A brand dedicated to makeup that hires an international star to make him say that women can do without makeup… Can you believe it? Yet it is L’Oréal Paris’ surprising choice. The brand has offered the services of its muse, the famous British actress Kate Winslet, in a commercial that looks like personal development coaching. But what is the significance of this approach? Should this be seen as a sincere and militant gesture or is it an unfair marketing strategy to cover things up? Answers from specialists in advertising and feminism Wash†
” I’m worth it. It feels so good to say that. I’m worth it. This phrase is magical. » In a commercial, stamped L’Oréal Paris, British actress Kate Winslet unrolls a three-minute sequential monologue in which she invites viewers to wonder about this notion of value. “I’m sure you’re thinking, ‘It’s easy for her to say that. She gets her hair and makeup done for hours to look like this. Of course she feels she’s worth it.’ Because beauty is like a superpower, isn’t it? † Unless you decide to remove your makeup at night when you get home?
It’s to twist the neck of this vision of value and beauty that the British actress removes her makeup in front of the camera in a devoted speech, believed to empower women, whether they’re made up or not. “What’s really complicated for all of us is that we can feel ‘worth it’ without all of that.”adds L’Oréal’s muse in a gesture to her face.
“To be worth living is to give yourself the right to be yourself, to stay in your truth, with your body, your skin and your face that will change over the years. †
Kate Winslet in an ad from L’Oréal
A “strong dissonance”
The speech is powerful, dedicated to several generations of women and girls who are clubbed to death by advertising images encouraging them to always be younger, more beautiful, thinner, whiter… L’Oréal Paris, one of the brands of the L group ‘Oréal then chose to buck this trend by posting this video to his Facebook and Instagram pages, among other similar publications featuring Viola Davis, star of the series How to get away with murder?the American actress Eva Longoria or even the Cuban-American singer Camila Cabello and the Ethiopian model Liya Kebede.
Problem: Isn’t L’Oréal a brand that has been promoting this image of the perfect woman since its inception and making consumers feel guilty for buying makeup and miracle creams? The Les Lionnes association, which specializes in the fight against moral, sexist and sexual violence in the advertising and communication sector, notes precisely in this campaign a “strong dissonance” from L’Oréal Paris, despite a “sincere intention” to make women feel feel better about themselves.
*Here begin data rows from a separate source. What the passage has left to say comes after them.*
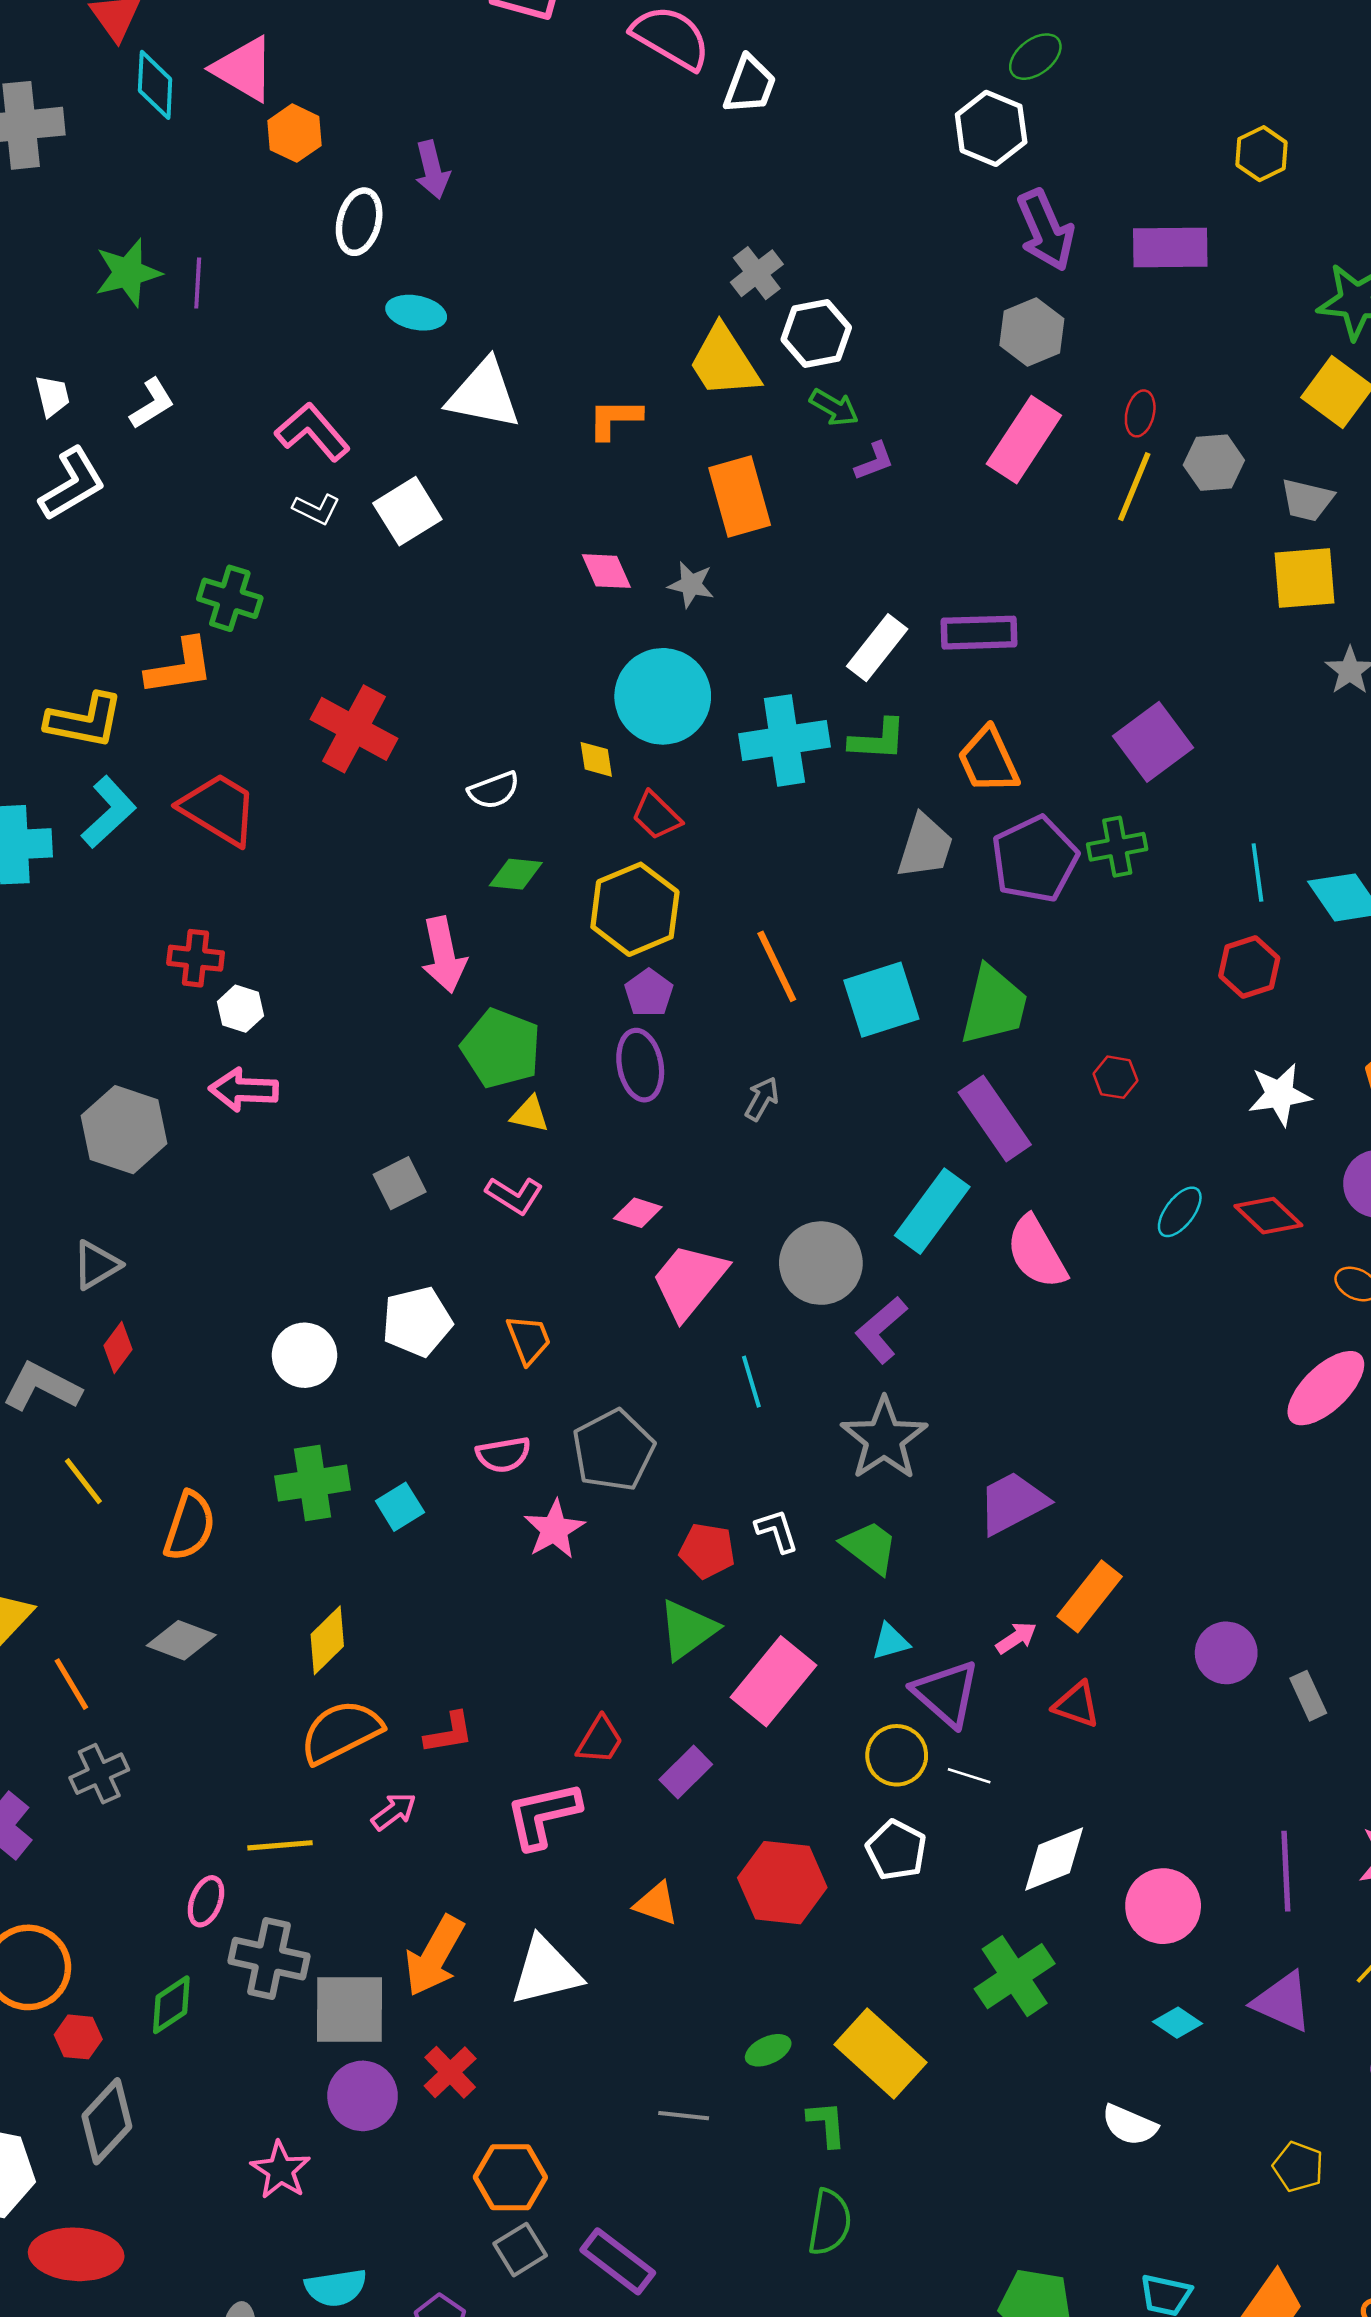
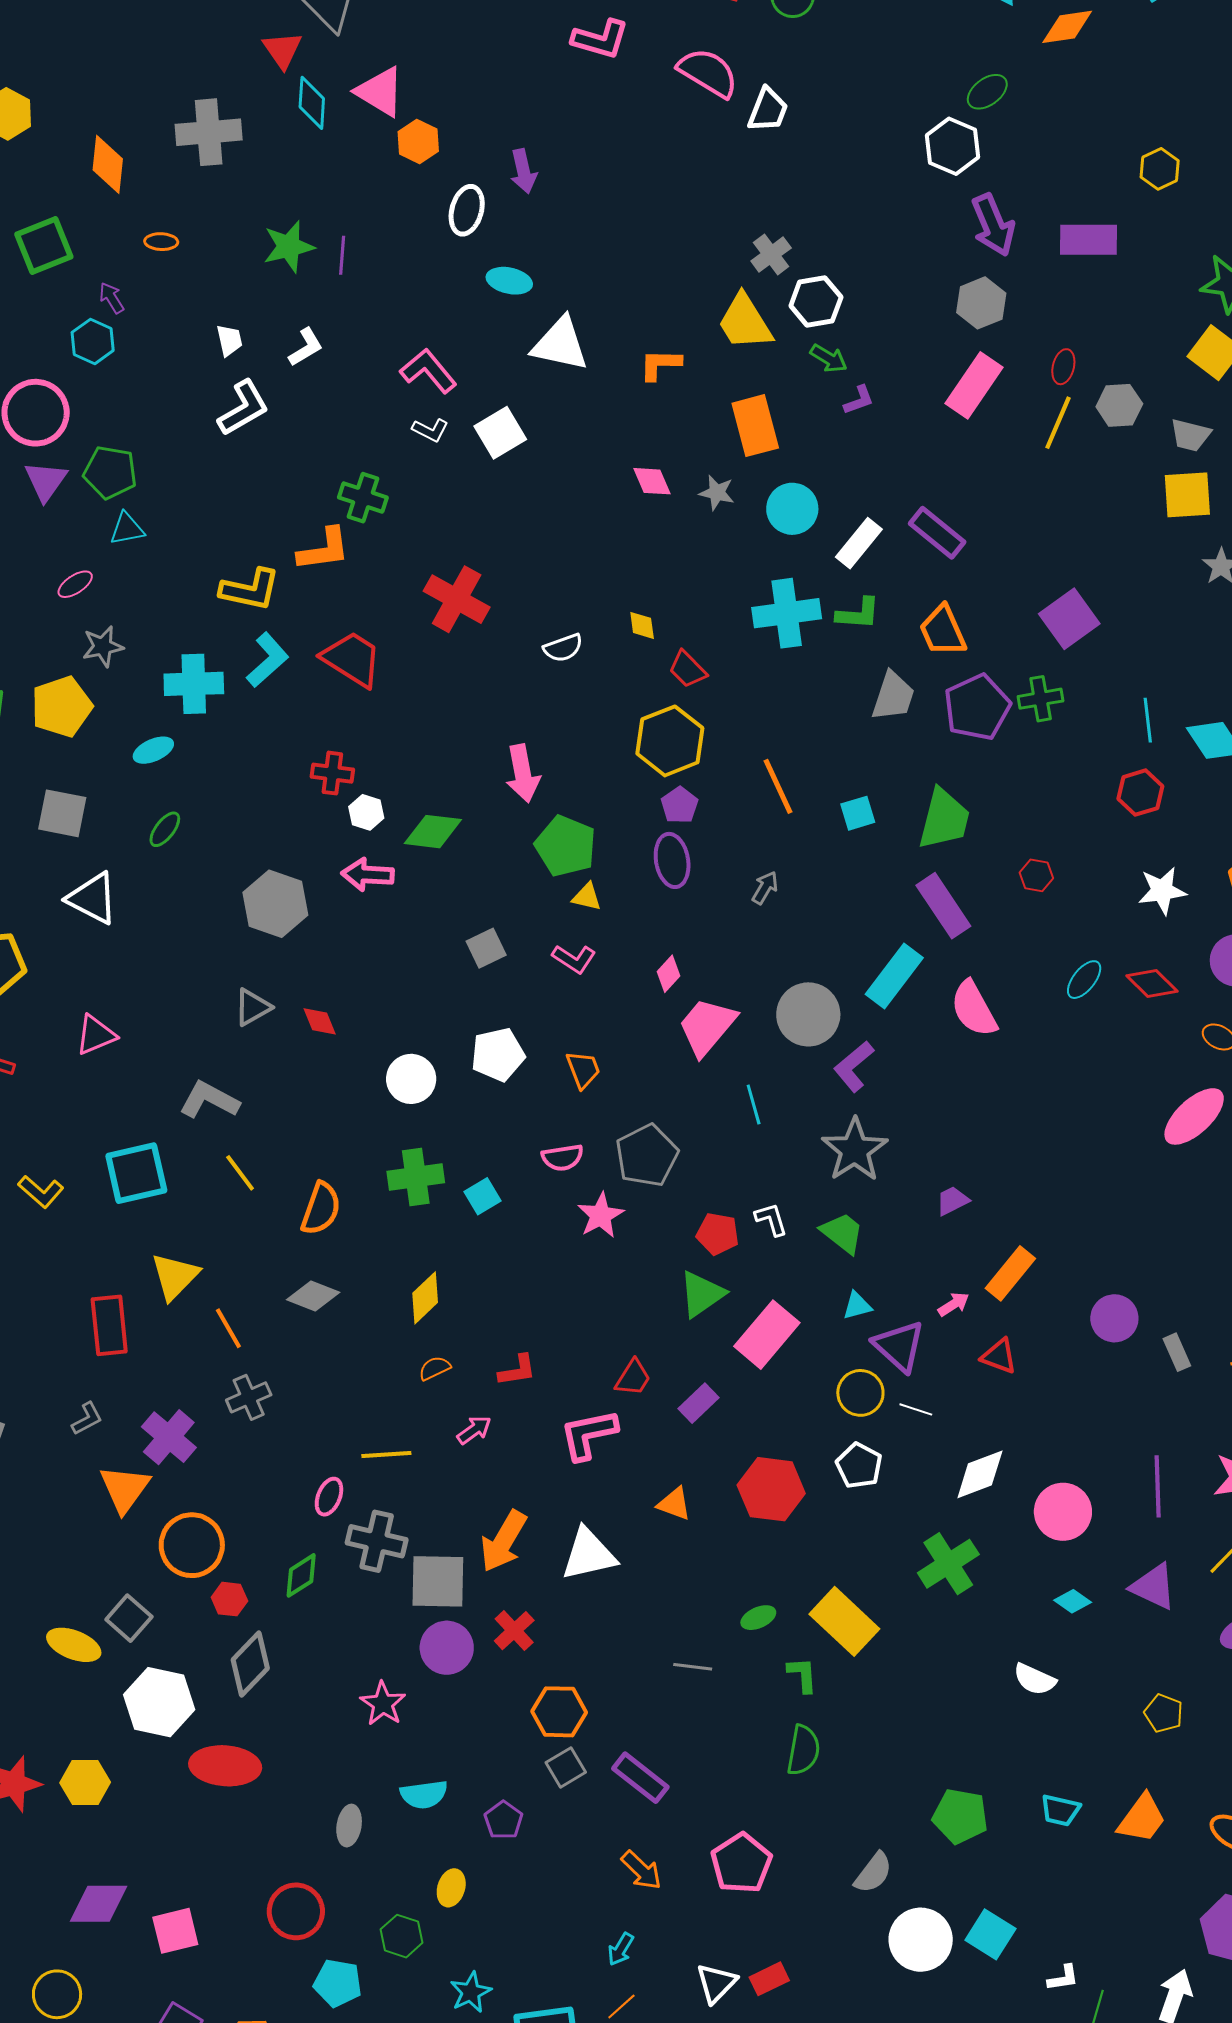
purple rectangle: (979, 633) -> (937, 533), turned 40
cyan circle: (663, 696) -> (792, 509), moved, size x0.7
green diamond: (516, 874) -> (433, 832), moved, size x1.4
cyan square: (881, 1000) -> (858, 813), size x0.6
pink diamond: (638, 1213) -> (668, 974), turned -66
red diamond: (118, 1348) -> (320, 1021), moved, turned -60
purple trapezoid: (1012, 1503) -> (952, 1201), size x0.6
orange semicircle: (341, 1732) -> (435, 1368), size x0.5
“Brands that are not on a mission will always be in mission recovery. †
Association of Lionesses
“On all its other brands, the L’Oréal group bluffs us with images of women wearing makeup with the aim of inducing women to consume cosmetic products. Here we are told that our value is not attached to that…”explains the association, contacted by POSITIVE who also sees a form of hypocrisy in this series of videos where the message of the brand takes precedence over the message of the person put forward.
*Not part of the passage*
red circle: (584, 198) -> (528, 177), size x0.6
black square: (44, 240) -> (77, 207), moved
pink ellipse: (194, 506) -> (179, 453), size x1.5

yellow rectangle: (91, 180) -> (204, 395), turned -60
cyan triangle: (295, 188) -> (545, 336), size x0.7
“Kate Winslet without makeup… stay Kate Winslet with all her talent! This is not an actress who became known for her physique. It would have been more interesting to ask her where her strength comes from that allowed her to get to where she is now and, a priori, it’s not because every morning in her mirror she said to herself ‘because I’m worth it'”† A formula that the actress repeats ten times during her monologue and which she, like her fellow muses, presents as a “magic expression”, a miracle “positive thought” to feel better and feel empowered. †
For Léa Lejeune, journalist and author of washing feminism† when companies fix the cause of womenPublished by Editions du Seuil, this campaign also represents a form of “opportunism” from L’Oréal. “Make-up exists because we are complex, our skin is constantly presented as imperfect. This view is partly linked to advertisements for make-up and beauty products”explains the reporter. “At the same time, L’Oréal tells us we could do without it. The creator of the problem becomes the solver. So yes, there’s an opportunism in the message to make the brand look more feminist than it is, but at the same time, this is a company that treats women well internally, in general.”†
To make her point, Léa Lejeune refers to an independent researcher’s statistics on salaries applied within the company. “The pay gap is almost non-existent”† According to the author, L’Oréal has also implemented several internal measures that deserve to be highlighted as: “an international commission to consider discrimination and representation, company crèches to help women at work, or even a mechanism to report instances of sexist or moral harassment or discrimination”† A necessity in view of certain testimonials published on the Instagram account of the agency Balance ton, in which sexist or homophobic comments heard within L’Oréal could be reported.
The Lionesses also mention the existence, within L’Oréal, of a program to combat street harassment, targeting both men and women, and other campaigns conducted about equal pay or equality in business. An example of good practice that in no way erases the problems associated with companies fighting for the sole purpose of promoting and repeating their slogan as a liberating and emancipatory mantra.